Kleiner Tipp für Parlamentarier:innen der linken Seite: Man kann nun der SVP bei allen möglichen und unmöglichen Vorstössen ihr eigenes Plakat «Menschen diskriminieren? – NEIN» vorhalten (auf im Saal vorbereiteten Tafeln). Doch nun ist eben Omikron da, Dein neues Produkt aus der Linie der Coronaviren. Jetzt Probe fahren. «Der neue Omikron» – das klingt wie ein neuer SUV von Skoda. Aber lustig ist es natürlich nicht. Für sehr viele nicht.

Omikron ist zwar keine Biermarke und keine Eurodance-Gruppe wie Corona und auch keine Fluggesellschaft wie Delta. Aber da gibt es die Omikron AG in Netstal (GL), die Büromobiliar und EDV-Lösungen vertreibt, und da ist auch die Omicron AG – «Ihr Partner für IT-Security in Wallisellen»: zwei Schweizer KMUs, die nun mit abgesägten Hosen dastehen, dem «Hihihi»-Publikum auf der Suche nach dem möglichst schnellen und oberflächlichen Witz schutzlos ausgeliefert, vom Bundesamt für Humor in keinster Weise unterstützt. Weltweit ist es noch viel schlimmer: Omicron Elevadores SA aus Badajoz, Spanien. Oder Omicron electronics GmbH aus 6833 Klaus (Österreich), bereits mit Ablegern auf vier Kontinenten: «Omicron ist ein internationales Unternehmen, das innovative Test-, Diagnose- und Monitoringlösungen für die elektrische Energiewirtschaft zur Verfügung stellt.»

Besonders bitter ist es aber für die kleine Omicron Pharma Handels GmbH in Salzburg. Wie viele verängstigte Menschen werden in den nächsten Tagen vor die unscheinbare Tür an der Franz-Berger-Strasse 5 ziehen und nach dem Impfstoff gegen die neue Mutante lechzen, den sie verständlicherweise im Haus drin vermuten?

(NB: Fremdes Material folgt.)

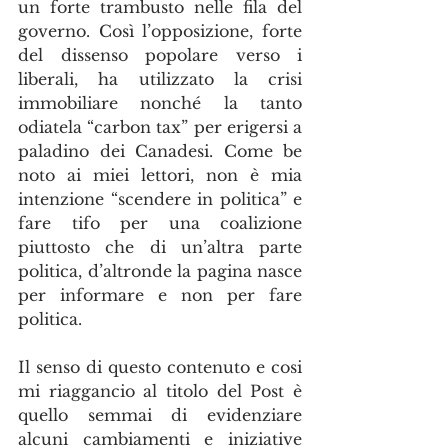
un forte trambusto nelle fila del 
governo. Così l’opposizione, forte 
del dissenso popolare verso i 
liberali, ha utilizzato la crisi 
immobiliare nonché la tanto 
odiatela “carbon tax” per erigersi a 
paladino dei Canadesi. Come be 
noto ai miei lettori, non è mia 
intenzione “scendere in politica” e 
fare tifo per una coalizione 
piuttosto che di un’altra parte 
politica, d’altronde la pagina nasce 
per informare e non per fare 
politica.
Il senso di questo contenuto e cosi 
mi riaggancio al titolo del Post è 
quello semmai di evidenziare 
alcuni cambiamenti e iniziative 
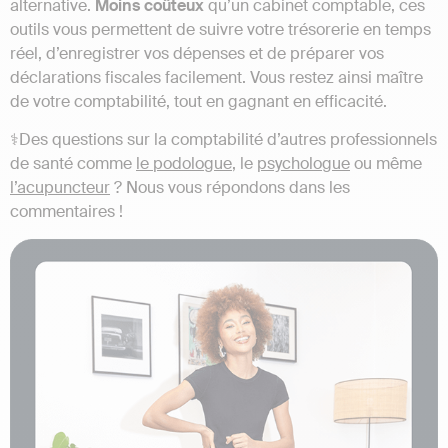
alternative.
Moins coûteux
qu’un cabinet comptable, ces
outils vous permettent de suivre votre trésorerie en temps
réel, d’enregistrer vos dépenses et de préparer vos
déclarations fiscales facilement. Vous restez ainsi maître
de votre comptabilité, tout en gagnant en efficacité.
⚕️Des questions sur la comptabilité d’autres professionnels
de santé comme
le podologue
, le
psychologue
ou même
l’acupuncteur
? Nous vous répondons dans les
commentaires !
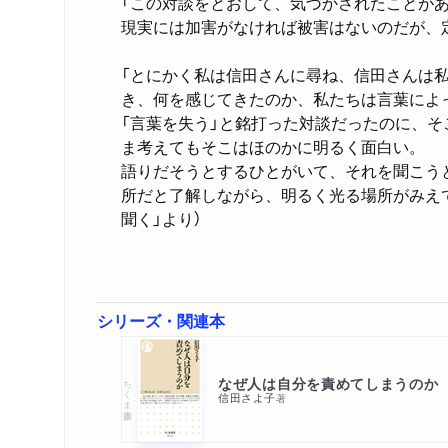
「この対談をとおして、気づかされたことが
現実には加害がなければ被害はないのだが、
「とにかく私は信田さんに尋ね、信田さんは
き、何を感じてきたのか、私たちは言葉によ
「言葉を失う」と銘打った対談だったのに、
ま考えてもそこはほのかに明るく面白い。
語りだそうとするひとがいて、それを聞こう
所だと了解しながら、明るく光る場所がみえ
聞く」より）
シリーズ・関連本
なぜ人は自分を責めてしまうのか
ちくま新書
信田さよ子
著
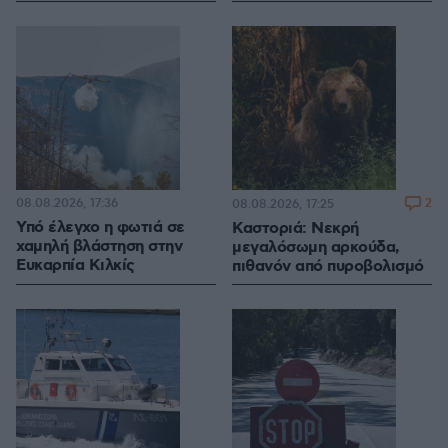
08.08.2026, 17:36
2
08.08.2026, 17:25
Υπό έλεγχο η φωτιά σε
Καστοριά: Νεκρή
χαμηλή βλάστηση στην
μεγαλόσωμη αρκούδα,
Ευκαρπία Κιλκίς
πιθανόν από πυροβολισμό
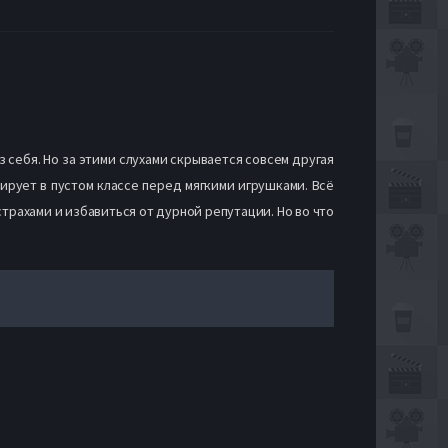
 себя. Но за этими слухами скрывается совсем другая
ирует в пустом классе перед мягкими игрушками. Всё
страхами и избавиться от дурной репутации. Но во что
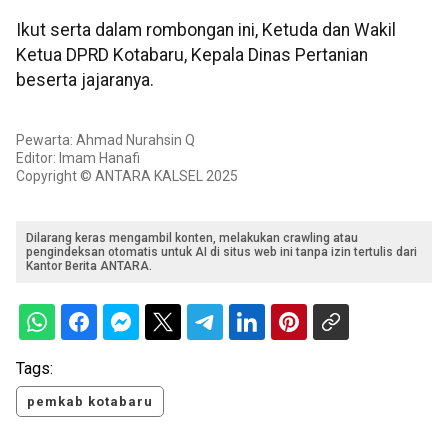
Ikut serta dalam rombongan ini, Ketuda dan Wakil
Ketua DPRD Kotabaru, Kepala Dinas Pertanian
beserta jajaranya.
Pewarta: Ahmad Nurahsin Q
Editor: Imam Hanafi
Copyright © ANTARA KALSEL 2025
Dilarang keras mengambil konten, melakukan crawling atau
pengindeksan otomatis untuk AI di situs web ini tanpa izin tertulis dari
Kantor Berita ANTARA.
Tags:
pemkab kotabaru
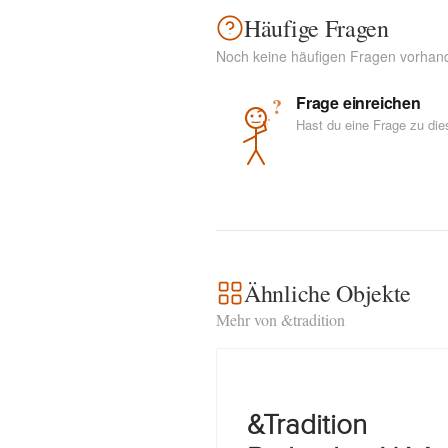
Häufige Fragen
Noch keine häufigen Fragen vorhan
Frage einreichen
?
Hast du eine Frage zu di
Ähnliche Objekte
Mehr von &tradition
&Tradition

Gerade am Tag der Niederschrift dieser schwer auf dem Magen liegenden Zeilen trat in Salzburg, nach Tirol und Vorarlberg, der dritte Omikron-Fall in Österreich auf.

Im Nachbarland Ungarn wurde 1991 in 6044 Kecskemet-Hetenyegyhaza eine Landmaschinenfirma gegründet mit einem Logo, das einen Traktor zeigt, dessen Räder die beiden «O» des Wortes «Omikron» bilden. Ja, herrje, was passiert jetzt mit Omikron-Landmaschinen? Wer rettet diese Firmen, denen die Kund:innen ausbleiben, aus lauter Angst vor dem Klang von Verderben und Tod? Wie konnten die rücksichtslosen Wissenschaftler:innen nur einen solchen Namen für das ansteckendste Virus aller Sars-CoV-2 nehmen? Wo sie sich des Problems doch bewusst sind: Hatten sie nicht schon «Ny» aus Rücksicht auf die Trump-Stadt New York und «Xi» aus Angst vor Xi Jinping ausgelassen und sind direkt von Lambda (wer hatte übrigens diese Mutante?) auf Omikron gesprungen (ein beispielloser Vorgang, bei dem sich die ganze griechische Mythologie im Grab umdreht)?

Der kapitalistische Grundsatz ist mit Omikron erfüllt: Alles, was schon da war und man nicht brauchen kann, ist jetzt erneut da, einfach unter anderem Namen.

Ruedi Widmer ist seit gefühlt der Antike Bewohner von Winterthur.